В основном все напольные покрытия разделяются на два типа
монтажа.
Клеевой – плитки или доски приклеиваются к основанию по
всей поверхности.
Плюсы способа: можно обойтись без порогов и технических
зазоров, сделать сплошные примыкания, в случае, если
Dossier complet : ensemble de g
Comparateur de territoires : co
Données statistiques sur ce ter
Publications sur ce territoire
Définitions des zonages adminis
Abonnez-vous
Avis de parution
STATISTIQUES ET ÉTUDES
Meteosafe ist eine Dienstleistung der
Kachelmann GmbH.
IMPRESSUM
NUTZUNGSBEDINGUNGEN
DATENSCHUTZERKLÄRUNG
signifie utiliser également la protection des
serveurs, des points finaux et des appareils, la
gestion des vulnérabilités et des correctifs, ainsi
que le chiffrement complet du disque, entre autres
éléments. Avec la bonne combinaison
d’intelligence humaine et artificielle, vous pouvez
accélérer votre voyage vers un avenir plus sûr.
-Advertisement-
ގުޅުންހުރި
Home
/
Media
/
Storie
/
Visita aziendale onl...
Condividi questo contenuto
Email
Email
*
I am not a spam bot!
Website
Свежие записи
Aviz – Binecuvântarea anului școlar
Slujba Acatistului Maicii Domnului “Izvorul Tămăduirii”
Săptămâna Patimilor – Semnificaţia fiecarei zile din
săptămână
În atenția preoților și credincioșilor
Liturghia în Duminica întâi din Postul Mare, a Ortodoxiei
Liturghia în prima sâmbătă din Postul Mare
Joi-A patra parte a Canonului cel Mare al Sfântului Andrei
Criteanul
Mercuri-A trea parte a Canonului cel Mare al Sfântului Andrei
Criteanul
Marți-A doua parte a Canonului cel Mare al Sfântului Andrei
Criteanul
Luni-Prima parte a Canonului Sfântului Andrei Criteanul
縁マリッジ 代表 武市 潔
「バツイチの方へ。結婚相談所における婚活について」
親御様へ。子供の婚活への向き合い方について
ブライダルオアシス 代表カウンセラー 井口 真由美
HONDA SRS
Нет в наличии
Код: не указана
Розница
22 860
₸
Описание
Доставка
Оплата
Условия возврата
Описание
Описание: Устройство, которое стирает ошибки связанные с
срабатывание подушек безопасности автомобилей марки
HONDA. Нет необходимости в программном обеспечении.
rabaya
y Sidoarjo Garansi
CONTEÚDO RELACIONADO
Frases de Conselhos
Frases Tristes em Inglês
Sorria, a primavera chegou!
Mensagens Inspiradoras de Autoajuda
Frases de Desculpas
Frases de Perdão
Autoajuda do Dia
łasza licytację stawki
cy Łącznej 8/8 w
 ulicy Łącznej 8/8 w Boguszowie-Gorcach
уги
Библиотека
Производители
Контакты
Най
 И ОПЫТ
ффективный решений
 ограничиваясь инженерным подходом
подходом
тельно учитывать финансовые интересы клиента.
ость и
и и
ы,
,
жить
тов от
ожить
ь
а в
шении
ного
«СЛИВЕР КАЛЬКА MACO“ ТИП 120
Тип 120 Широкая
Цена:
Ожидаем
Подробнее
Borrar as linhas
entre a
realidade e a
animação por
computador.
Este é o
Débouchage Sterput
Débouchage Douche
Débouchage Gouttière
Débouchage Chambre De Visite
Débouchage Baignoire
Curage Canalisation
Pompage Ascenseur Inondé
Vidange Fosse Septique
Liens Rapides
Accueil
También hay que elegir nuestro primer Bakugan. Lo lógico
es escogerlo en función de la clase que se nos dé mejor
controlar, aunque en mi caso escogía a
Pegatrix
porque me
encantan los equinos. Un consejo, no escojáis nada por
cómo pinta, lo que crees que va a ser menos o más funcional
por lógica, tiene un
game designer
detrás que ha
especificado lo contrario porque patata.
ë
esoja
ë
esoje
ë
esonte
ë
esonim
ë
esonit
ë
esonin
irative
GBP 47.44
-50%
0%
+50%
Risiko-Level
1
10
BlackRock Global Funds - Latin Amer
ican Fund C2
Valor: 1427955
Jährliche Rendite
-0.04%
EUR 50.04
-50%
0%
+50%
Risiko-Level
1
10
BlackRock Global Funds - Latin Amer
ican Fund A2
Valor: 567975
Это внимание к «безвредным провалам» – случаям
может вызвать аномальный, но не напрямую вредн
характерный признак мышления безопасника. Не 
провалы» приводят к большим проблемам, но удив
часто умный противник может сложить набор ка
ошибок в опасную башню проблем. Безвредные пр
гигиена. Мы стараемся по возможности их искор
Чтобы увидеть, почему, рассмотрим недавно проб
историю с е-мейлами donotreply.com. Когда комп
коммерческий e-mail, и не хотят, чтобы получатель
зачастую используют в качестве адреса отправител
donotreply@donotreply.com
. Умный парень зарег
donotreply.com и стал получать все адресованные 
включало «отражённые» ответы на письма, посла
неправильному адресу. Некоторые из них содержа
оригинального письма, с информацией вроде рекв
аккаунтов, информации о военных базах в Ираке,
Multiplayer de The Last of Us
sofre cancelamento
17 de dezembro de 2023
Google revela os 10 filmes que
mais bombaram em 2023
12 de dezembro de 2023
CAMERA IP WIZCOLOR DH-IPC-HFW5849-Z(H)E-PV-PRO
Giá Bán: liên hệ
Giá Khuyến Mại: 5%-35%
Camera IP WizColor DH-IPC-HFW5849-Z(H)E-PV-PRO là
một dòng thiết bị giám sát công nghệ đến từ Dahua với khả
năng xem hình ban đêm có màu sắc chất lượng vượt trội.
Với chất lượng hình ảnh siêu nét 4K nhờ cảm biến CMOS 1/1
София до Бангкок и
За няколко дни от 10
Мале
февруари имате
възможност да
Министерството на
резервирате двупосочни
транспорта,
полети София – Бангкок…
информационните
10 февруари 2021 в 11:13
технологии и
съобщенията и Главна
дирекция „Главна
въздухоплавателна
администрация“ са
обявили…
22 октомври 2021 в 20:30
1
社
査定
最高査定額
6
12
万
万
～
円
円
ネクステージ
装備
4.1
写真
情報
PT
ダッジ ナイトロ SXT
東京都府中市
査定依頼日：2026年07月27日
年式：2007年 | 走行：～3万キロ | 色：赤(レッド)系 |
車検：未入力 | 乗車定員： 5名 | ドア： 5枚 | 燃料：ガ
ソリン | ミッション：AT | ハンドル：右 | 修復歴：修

◆ ◆ ◆ ◆ ◆ ◆ ◆

Problem to work on: Your answer should be an exact transcription of the data above.

Exercise solution:
В основном все напольные покрытия разделяются на два типа
монтажа.
Клеевой – плитки или доски приклеиваются к основанию по
всей поверхности.
Плюсы способа: можно обойтись без порогов и технических
зазоров, сделать сплошные примыкания, в случае, если
Dossier complet : ensemble de g
Comparateur de territoires : co
Données statistiques sur ce ter
Publications sur ce territoire
Définitions des zonages adminis
Abonnez-vous
Avis de parution
STATISTIQUES ET ÉTUDES
Meteosafe ist eine Dienstleistung der
Kachelmann GmbH.
IMPRESSUM
NUTZUNGSBEDINGUNGEN
DATENSCHUTZERKLÄRUNG
signifie utiliser également la protection des
serveurs, des points finaux et des appareils, la
gestion des vulnérabilités et des correctifs, ainsi
que le chiffrement complet du disque, entre autres
éléments. Avec la bonne combinaison
d’intelligence humaine et artificielle, vous pouvez
accélérer votre voyage vers un avenir plus sûr.
-Advertisement-
ގުޅުންހުރި
Home
/
Media
/
Storie
/
Visita aziendale onl...
Condividi questo contenuto
Email
Email
*
I am not a spam bot!
Website
Свежие записи
Aviz – Binecuvântarea anului școlar
Slujba Acatistului Maicii Domnului “Izvorul Tămăduirii”
Săptămâna Patimilor – Semnificaţia fiecarei zile din
săptămână
În atenția preoților și credincioșilor
Liturghia în Duminica întâi din Postul Mare, a Ortodoxiei
Liturghia în prima sâmbătă din Postul Mare
Joi-A patra parte a Canonului cel Mare al Sfântului Andrei
Criteanul
Mercuri-A trea parte a Canonului cel Mare al Sfântului Andrei
Criteanul
Marți-A doua parte a Canonului cel Mare al Sfântului Andrei
Criteanul
Luni-Prima parte a Canonului Sfântului Andrei Criteanul
縁マリッジ 代表 武市 潔
「バツイチの方へ。結婚相談所における婚活について」
親御様へ。子供の婚活への向き合い方について
ブライダルオアシス 代表カウンセラー 井口 真由美
HONDA SRS
Нет в наличии
Код: не указана
Розница
22 860
₸
Описание
Доставка
Оплата
Условия возврата
Описание
Описание: Устройство, которое стирает ошибки связанные с
срабатывание подушек безопасности автомобилей марки
HONDA. Нет необходимости в программном обеспечении.
rabaya
y Sidoarjo Garansi
CONTEÚDO RELACIONADO
Frases de Conselhos
Frases Tristes em Inglês
Sorria, a primavera chegou!
Mensagens Inspiradoras de Autoajuda
Frases de Desculpas
Frases de Perdão
Autoajuda do Dia
łasza licytację stawki
cy Łącznej 8/8 w
 ulicy Łącznej 8/8 w Boguszowie-Gorcach
уги
Библиотека
Производители
Контакты
Най
 И ОПЫТ
ффективный решений
 ограничиваясь инженерным подходом
подходом
тельно учитывать финансовые интересы клиента.
ость и
и и
ы,
,
жить
тов от
ожить
ь
а в
шении
ного
«СЛИВЕР КАЛЬКА MACO“ ТИП 120
Тип 120 Широкая
Цена:
Ожидаем
Подробнее
Borrar as linhas
entre a
realidade e a
animação por
computador.
Este é o
Débouchage Sterput
Débouchage Douche
Débouchage Gouttière
Débouchage Chambre De Visite
Débouchage Baignoire
Curage Canalisation
Pompage Ascenseur Inondé
Vidange Fosse Septique
Liens Rapides
Accueil
También hay que elegir nuestro primer Bakugan. Lo lógico
es escogerlo en función de la clase que se nos dé mejor
controlar, aunque en mi caso escogía a
Pegatrix
porque me
encantan los equinos. Un consejo, no escojáis nada por
cómo pinta, lo que crees que va a ser menos o más funcional
por lógica, tiene un
game designer
detrás que ha
especificado lo contrario porque patata.
ë
esoja
ë
esoje
ë
esonte
ë
esonim
ë
esonit
ë
esonin
irative
GBP 47.44
-50%
0%
+50%
Risiko-Level
1
10
BlackRock Global Funds - Latin Amer
ican Fund C2
Valor: 1427955
Jährliche Rendite
-0.04%
EUR 50.04
-50%
0%
+50%
Risiko-Level
1
10
BlackRock Global Funds - Latin Amer
ican Fund A2
Valor: 567975
Это внимание к «безвредным провалам» – случаям
может вызвать аномальный, но не напрямую вредн
характерный признак мышления безопасника. Не 
провалы» приводят к большим проблемам, но удив
часто умный противник может сложить набор ка
ошибок в опасную башню проблем. Безвредные пр
гигиена. Мы стараемся по возможности их искор
Чтобы увидеть, почему, рассмотрим недавно проб
историю с е-мейлами donotreply.com. Когда комп
коммерческий e-mail, и не хотят, чтобы получатель
зачастую используют в качестве адреса отправител
donotreply@donotreply.com
. Умный парень зарег
donotreply.com и стал получать все адресованные 
включало «отражённые» ответы на письма, посла
неправильному адресу. Некоторые из них содержа
оригинального письма, с информацией вроде рекв
аккаунтов, информации о военных базах в Ираке,
Multiplayer de The Last of Us
sofre cancelamento
17 de dezembro de 2023
Google revela os 10 filmes que
mais bombaram em 2023
12 de dezembro de 2023
CAMERA IP WIZCOLOR DH-IPC-HFW5849-Z(H)E-PV-PRO
Giá Bán: liên hệ
Giá Khuyến Mại: 5%-35%
Camera IP WizColor DH-IPC-HFW5849-Z(H)E-PV-PRO là
một dòng thiết bị giám sát công nghệ đến từ Dahua với khả
năng xem hình ban đêm có màu sắc chất lượng vượt trội.
Với chất lượng hình ảnh siêu nét 4K nhờ cảm biến CMOS 1/1
София до Бангкок и
За няколко дни от 10
Мале
февруари имате
възможност да
Министерството на
резервирате двупосочни
транспорта,
полети София – Бангкок…
информационните
10 февруари 2021 в 11:13
технологии и
съобщенията и Главна
дирекция „Главна
въздухоплавателна
администрация“ са
обявили…
22 октомври 2021 в 20:30
1
社
査定
最高査定額
6
12
万
万
～
円
円
ネクステージ
装備
4.1
写真
情報
PT
ダッジ ナイトロ SXT
東京都府中市
査定依頼日：2026年07月27日
年式：2007年 | 走行：～3万キロ | 色：赤(レッド)系 |
車検：未入力 | 乗車定員： 5名 | ドア： 5枚 | 燃料：ガ
ソリン | ミッション：AT | ハンドル：右 | 修復歴：修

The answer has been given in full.